▸ **SOURCE MATERIAL**
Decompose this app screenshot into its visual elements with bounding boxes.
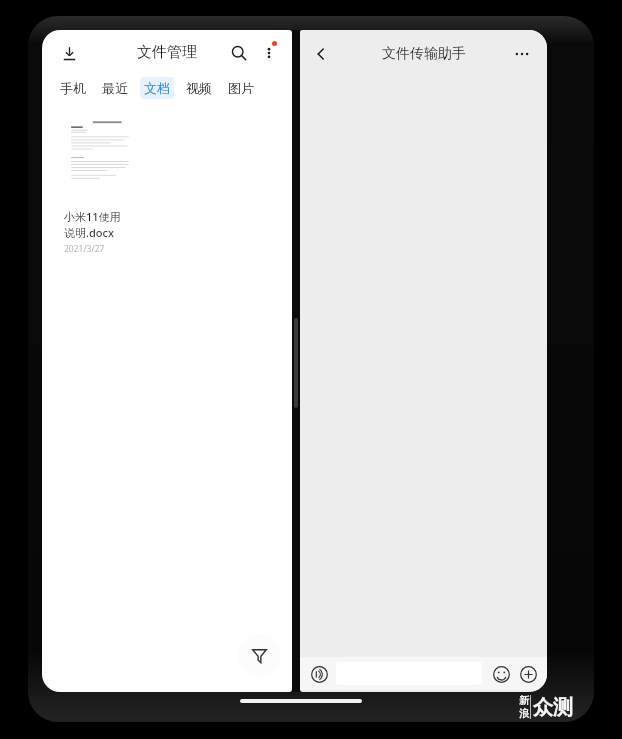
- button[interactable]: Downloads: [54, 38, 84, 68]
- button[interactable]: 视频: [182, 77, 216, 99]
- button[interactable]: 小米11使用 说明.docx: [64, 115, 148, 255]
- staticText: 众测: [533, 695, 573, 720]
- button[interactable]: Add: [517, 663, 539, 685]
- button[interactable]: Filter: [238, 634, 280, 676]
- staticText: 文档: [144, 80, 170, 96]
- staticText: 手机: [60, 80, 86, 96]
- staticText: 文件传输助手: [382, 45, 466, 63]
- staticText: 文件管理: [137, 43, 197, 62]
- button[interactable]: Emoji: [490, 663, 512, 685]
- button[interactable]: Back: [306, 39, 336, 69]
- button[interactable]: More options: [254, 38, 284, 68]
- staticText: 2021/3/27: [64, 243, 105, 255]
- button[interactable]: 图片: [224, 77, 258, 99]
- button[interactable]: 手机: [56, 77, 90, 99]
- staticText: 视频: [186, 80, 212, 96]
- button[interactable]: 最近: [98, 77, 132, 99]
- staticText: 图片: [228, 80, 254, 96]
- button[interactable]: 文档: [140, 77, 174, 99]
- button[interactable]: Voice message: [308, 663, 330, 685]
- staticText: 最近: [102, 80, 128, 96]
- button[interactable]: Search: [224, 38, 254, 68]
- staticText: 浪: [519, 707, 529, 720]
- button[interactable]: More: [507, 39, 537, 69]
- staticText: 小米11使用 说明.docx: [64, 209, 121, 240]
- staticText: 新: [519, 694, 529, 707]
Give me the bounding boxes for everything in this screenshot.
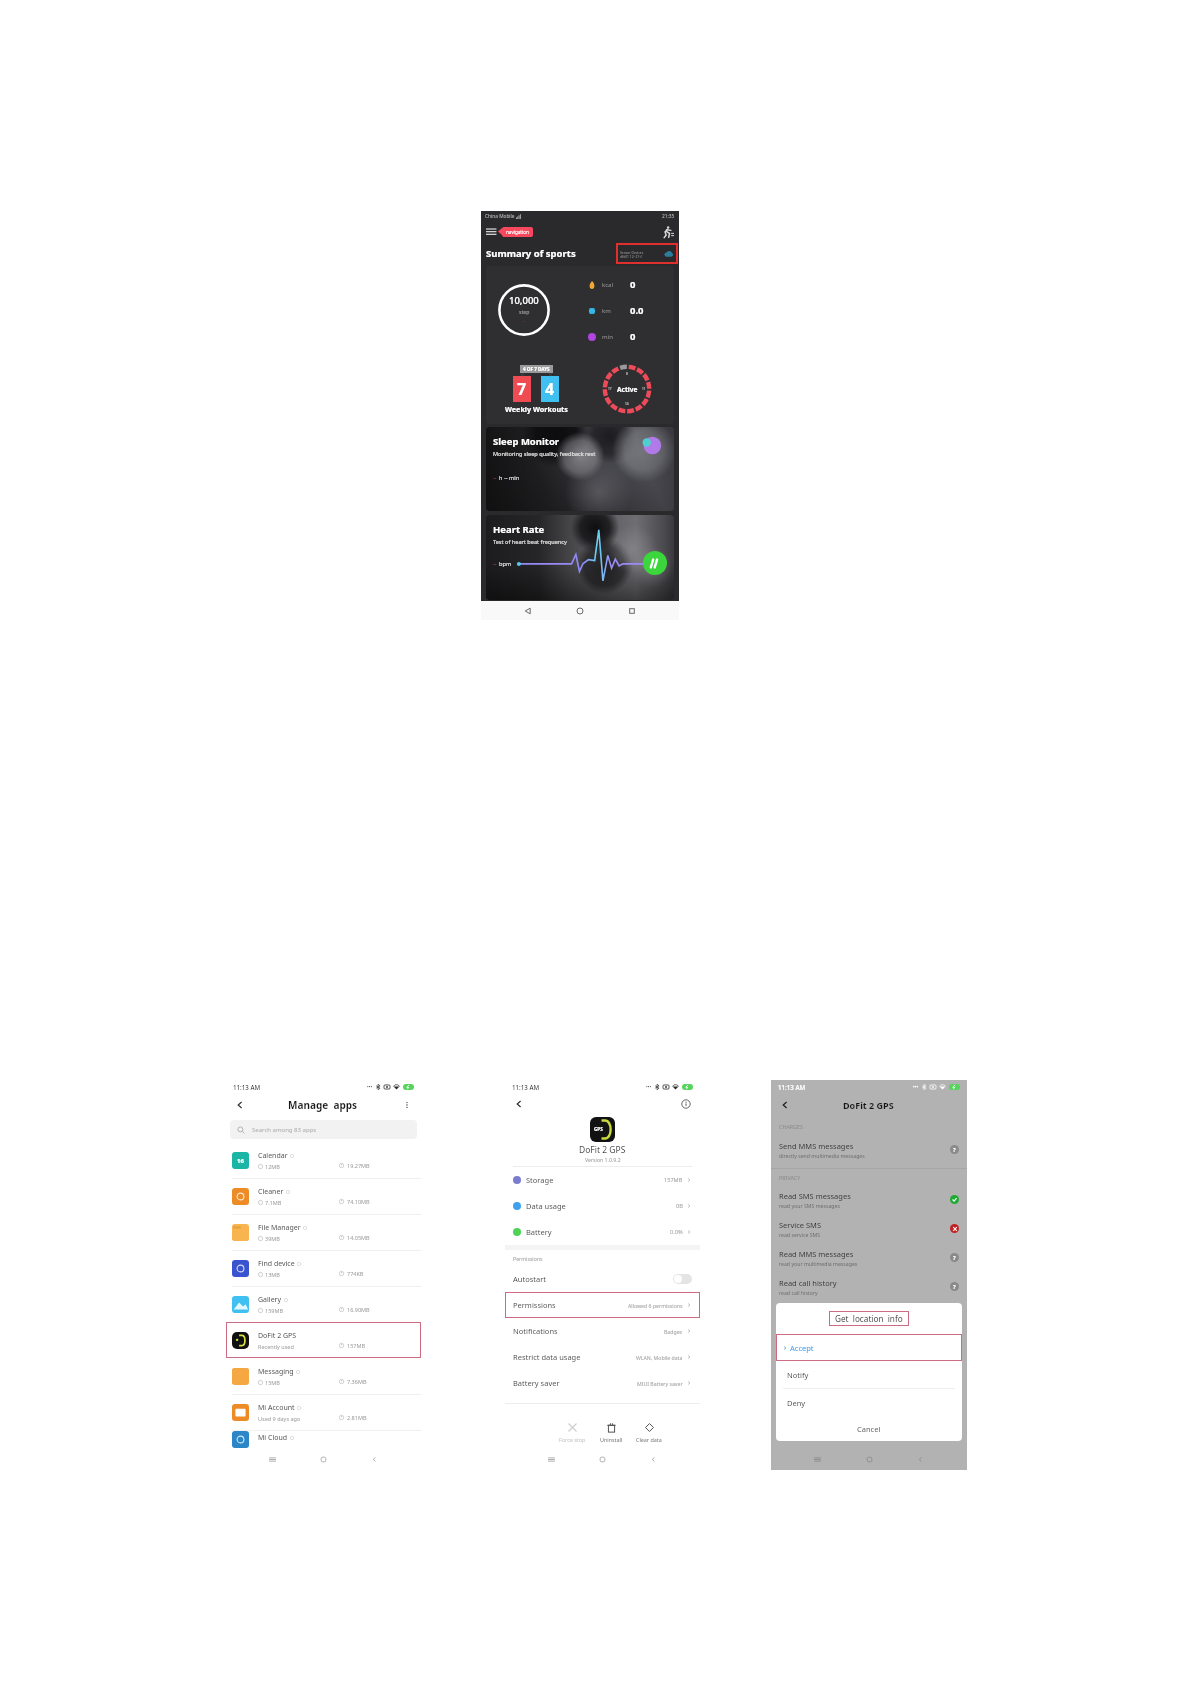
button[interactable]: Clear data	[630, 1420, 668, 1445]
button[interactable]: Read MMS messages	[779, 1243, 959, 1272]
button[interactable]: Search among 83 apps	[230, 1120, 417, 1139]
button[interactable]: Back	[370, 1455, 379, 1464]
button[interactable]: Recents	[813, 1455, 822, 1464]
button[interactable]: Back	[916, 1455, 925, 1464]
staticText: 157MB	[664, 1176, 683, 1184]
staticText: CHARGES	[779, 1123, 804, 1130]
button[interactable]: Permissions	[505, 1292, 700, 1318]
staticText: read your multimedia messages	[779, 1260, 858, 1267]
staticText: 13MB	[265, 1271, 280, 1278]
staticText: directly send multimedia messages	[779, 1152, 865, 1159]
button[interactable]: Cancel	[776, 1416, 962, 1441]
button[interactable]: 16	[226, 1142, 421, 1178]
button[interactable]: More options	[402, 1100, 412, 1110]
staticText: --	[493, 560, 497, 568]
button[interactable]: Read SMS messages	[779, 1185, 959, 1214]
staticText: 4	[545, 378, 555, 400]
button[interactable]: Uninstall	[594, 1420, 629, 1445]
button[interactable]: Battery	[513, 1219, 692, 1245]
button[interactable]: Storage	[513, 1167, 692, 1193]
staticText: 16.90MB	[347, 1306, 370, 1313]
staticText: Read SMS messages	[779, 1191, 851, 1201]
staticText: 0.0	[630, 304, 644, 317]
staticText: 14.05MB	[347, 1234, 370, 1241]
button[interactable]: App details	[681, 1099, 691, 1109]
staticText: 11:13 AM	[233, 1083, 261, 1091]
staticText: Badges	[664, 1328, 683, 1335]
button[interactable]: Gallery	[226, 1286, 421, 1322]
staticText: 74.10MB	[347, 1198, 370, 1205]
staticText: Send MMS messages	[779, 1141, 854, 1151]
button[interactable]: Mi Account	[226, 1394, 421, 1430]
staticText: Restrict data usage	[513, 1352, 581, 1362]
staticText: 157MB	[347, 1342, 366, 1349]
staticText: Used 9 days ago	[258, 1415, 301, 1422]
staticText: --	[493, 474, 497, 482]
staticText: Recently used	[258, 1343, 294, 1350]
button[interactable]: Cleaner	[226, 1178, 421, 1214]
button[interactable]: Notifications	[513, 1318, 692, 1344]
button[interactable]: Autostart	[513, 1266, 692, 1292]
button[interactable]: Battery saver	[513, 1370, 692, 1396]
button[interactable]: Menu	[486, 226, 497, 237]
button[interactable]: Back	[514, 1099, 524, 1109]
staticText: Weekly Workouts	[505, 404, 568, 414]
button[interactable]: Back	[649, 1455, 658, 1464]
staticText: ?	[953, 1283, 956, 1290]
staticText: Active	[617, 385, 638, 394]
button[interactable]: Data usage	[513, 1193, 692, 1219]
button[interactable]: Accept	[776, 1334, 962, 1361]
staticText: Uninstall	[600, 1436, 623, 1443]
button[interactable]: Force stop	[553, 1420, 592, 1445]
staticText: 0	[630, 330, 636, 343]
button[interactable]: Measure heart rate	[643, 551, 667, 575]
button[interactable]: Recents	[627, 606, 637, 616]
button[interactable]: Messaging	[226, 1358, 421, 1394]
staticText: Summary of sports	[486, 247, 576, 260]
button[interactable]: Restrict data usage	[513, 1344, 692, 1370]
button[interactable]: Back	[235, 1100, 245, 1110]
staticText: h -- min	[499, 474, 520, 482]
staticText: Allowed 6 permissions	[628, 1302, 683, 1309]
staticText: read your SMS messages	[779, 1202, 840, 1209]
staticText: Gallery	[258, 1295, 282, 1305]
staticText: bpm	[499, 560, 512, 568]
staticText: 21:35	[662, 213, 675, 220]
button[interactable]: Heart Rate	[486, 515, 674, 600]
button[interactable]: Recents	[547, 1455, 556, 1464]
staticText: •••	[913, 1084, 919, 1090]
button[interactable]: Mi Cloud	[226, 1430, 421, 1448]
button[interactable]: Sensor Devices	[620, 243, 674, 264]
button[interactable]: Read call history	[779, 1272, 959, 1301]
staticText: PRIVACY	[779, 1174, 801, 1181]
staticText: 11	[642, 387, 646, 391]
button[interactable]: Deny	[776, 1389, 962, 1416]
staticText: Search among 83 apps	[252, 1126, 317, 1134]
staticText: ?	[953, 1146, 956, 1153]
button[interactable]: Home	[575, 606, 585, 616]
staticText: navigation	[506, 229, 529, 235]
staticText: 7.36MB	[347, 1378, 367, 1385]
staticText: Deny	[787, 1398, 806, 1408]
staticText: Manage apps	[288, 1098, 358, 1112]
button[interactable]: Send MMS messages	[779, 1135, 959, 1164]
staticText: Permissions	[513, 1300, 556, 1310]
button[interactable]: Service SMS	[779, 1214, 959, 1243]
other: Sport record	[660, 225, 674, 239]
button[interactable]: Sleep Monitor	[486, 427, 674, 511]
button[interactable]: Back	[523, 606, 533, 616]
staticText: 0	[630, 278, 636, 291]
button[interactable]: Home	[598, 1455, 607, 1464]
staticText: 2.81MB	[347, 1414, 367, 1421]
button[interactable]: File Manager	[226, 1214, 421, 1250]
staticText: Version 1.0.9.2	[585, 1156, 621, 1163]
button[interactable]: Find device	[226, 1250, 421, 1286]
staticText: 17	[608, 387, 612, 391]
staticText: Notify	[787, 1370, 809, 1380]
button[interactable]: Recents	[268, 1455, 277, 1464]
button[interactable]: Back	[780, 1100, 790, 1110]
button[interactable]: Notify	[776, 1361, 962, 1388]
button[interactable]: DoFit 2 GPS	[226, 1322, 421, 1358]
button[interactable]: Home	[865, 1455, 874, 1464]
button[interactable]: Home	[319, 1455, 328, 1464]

...

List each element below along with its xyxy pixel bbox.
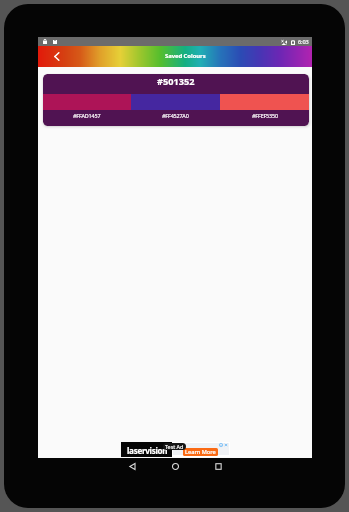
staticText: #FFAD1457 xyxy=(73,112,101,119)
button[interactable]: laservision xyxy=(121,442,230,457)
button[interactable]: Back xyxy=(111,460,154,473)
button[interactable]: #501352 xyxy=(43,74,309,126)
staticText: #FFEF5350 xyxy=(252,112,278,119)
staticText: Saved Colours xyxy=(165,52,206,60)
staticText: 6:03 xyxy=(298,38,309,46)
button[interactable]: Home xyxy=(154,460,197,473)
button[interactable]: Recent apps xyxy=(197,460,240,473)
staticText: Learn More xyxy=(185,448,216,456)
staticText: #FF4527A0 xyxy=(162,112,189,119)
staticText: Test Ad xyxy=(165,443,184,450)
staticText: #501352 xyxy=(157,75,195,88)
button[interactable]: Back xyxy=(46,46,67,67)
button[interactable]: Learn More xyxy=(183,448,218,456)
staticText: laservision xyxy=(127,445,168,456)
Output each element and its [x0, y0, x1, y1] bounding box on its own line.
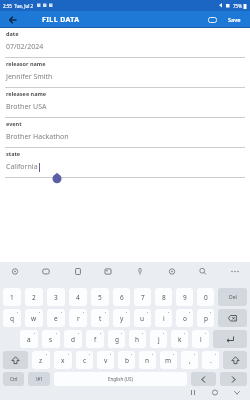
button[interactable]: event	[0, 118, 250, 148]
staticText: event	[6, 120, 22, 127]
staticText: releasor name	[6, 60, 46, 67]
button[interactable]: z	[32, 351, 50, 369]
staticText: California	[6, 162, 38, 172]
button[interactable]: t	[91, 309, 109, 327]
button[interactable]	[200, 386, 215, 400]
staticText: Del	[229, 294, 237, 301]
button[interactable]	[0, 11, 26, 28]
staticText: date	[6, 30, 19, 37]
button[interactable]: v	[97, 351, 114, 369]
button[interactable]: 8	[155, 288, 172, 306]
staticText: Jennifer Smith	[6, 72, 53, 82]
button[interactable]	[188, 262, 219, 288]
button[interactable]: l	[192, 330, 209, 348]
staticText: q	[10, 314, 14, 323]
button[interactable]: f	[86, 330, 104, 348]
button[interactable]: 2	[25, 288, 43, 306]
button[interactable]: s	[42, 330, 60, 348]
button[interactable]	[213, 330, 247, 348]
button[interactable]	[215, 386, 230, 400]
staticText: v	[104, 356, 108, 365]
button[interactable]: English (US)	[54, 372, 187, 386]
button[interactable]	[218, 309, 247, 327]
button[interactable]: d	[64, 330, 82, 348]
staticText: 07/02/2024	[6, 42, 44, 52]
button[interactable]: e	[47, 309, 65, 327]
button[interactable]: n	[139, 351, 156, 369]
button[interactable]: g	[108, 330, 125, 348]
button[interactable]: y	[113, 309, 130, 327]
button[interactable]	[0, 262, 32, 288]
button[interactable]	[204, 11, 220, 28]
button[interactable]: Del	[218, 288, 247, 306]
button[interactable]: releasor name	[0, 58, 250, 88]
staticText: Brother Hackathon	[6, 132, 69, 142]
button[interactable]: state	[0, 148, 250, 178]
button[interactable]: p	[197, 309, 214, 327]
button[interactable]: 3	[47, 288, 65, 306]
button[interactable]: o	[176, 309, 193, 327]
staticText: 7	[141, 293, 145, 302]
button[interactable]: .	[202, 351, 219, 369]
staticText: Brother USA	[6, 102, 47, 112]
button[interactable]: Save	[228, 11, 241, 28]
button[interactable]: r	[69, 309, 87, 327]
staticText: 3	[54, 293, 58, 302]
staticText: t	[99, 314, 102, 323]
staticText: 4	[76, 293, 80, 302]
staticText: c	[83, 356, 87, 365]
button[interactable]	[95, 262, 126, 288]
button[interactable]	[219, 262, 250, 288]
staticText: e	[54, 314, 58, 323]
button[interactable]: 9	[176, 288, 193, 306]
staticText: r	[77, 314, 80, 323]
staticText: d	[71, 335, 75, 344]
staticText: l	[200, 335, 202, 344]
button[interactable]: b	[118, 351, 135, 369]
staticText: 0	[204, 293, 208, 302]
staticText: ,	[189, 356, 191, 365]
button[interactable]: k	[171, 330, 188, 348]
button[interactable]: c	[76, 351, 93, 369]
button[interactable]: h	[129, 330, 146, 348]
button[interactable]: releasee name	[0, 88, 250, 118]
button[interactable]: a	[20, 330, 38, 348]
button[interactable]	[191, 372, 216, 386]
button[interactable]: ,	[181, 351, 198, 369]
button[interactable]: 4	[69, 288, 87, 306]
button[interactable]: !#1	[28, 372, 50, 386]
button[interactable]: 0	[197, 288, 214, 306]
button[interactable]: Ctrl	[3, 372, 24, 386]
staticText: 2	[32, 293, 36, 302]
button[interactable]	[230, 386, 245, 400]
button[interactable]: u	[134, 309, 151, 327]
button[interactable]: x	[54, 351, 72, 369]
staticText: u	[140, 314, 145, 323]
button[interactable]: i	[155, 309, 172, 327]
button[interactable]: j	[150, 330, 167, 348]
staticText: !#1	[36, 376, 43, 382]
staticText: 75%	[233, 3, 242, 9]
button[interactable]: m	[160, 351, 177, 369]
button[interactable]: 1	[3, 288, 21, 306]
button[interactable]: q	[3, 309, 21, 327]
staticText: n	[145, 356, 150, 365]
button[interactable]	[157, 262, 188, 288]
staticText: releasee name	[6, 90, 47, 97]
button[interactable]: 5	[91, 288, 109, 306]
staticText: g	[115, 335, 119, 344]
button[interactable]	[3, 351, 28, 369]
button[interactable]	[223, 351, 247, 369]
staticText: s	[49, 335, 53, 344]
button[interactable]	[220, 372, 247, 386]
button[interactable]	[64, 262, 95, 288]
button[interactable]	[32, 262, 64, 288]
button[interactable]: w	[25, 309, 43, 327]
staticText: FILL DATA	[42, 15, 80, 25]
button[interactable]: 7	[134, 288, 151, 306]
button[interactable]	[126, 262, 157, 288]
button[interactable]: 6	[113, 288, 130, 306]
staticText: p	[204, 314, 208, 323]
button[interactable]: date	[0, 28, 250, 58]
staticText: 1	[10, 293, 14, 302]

---

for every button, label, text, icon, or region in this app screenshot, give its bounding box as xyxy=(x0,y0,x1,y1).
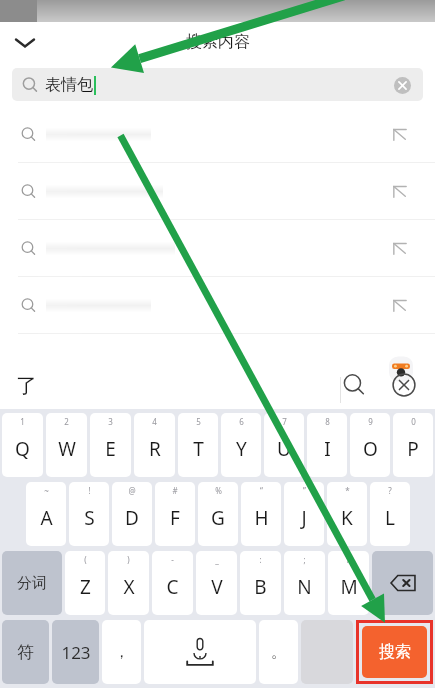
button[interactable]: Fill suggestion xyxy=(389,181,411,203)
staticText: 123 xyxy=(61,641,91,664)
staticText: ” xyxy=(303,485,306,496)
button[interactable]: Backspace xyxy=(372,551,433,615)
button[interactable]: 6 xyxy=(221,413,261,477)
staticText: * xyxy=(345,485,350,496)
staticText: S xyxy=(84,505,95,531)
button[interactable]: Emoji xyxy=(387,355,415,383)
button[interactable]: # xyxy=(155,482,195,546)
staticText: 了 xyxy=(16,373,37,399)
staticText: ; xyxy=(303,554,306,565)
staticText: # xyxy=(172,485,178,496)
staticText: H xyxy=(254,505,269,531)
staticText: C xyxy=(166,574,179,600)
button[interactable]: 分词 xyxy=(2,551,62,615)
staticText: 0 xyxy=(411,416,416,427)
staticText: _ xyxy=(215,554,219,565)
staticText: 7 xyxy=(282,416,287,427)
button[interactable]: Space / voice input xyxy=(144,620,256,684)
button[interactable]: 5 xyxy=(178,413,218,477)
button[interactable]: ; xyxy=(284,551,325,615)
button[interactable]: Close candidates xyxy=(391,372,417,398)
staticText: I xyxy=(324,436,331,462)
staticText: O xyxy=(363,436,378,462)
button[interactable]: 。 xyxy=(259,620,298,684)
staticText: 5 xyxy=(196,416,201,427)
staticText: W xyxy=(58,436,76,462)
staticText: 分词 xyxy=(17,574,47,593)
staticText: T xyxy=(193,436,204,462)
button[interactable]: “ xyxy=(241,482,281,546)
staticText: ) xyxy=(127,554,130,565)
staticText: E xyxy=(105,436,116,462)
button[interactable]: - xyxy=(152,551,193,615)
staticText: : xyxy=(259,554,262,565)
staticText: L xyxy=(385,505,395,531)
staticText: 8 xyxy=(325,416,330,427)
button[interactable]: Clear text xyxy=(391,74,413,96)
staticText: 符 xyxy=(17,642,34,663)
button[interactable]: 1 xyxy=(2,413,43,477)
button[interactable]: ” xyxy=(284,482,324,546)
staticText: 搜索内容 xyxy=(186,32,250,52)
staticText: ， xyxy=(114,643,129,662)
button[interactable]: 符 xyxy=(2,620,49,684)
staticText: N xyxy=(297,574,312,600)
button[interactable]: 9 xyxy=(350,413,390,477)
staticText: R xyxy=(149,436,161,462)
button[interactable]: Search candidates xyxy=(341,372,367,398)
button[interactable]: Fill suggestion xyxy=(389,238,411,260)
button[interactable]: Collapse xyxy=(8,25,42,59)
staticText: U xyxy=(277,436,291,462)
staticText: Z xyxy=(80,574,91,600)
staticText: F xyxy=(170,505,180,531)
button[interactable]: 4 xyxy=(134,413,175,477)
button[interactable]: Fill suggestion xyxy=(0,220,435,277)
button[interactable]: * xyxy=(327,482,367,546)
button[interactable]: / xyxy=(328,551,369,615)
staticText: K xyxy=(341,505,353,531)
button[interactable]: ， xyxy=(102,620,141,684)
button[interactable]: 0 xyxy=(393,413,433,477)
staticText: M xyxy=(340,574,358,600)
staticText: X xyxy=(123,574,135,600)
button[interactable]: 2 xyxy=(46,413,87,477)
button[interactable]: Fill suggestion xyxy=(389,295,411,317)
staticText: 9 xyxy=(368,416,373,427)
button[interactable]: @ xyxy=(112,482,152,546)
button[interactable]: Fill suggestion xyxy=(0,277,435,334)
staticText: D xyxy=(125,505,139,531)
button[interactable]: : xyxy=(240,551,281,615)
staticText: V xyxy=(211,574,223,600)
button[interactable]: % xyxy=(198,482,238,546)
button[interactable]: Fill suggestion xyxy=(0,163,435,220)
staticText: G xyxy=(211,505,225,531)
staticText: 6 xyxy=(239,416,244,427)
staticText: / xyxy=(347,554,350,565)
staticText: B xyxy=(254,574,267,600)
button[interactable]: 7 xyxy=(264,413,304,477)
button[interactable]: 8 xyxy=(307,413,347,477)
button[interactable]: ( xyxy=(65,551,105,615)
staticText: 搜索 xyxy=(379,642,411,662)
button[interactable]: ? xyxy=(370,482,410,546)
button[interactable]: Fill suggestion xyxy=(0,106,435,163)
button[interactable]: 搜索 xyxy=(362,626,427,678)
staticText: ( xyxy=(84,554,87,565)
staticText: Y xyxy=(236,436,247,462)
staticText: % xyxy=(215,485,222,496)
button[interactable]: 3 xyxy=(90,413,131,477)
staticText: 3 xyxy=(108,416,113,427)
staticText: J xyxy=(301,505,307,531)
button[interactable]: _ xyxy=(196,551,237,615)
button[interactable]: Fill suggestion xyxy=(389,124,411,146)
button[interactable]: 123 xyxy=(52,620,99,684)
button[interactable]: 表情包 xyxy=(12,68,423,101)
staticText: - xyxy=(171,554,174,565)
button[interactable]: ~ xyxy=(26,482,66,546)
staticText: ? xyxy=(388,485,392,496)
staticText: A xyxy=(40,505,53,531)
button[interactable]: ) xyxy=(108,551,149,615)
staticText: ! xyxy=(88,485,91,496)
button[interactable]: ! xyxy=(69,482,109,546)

▸ **EXERCISE DETAILS**
Please count up the lines in the listing above holding the string "among", and say the number with nothing else.

▸ **RESPONSE AREA**
2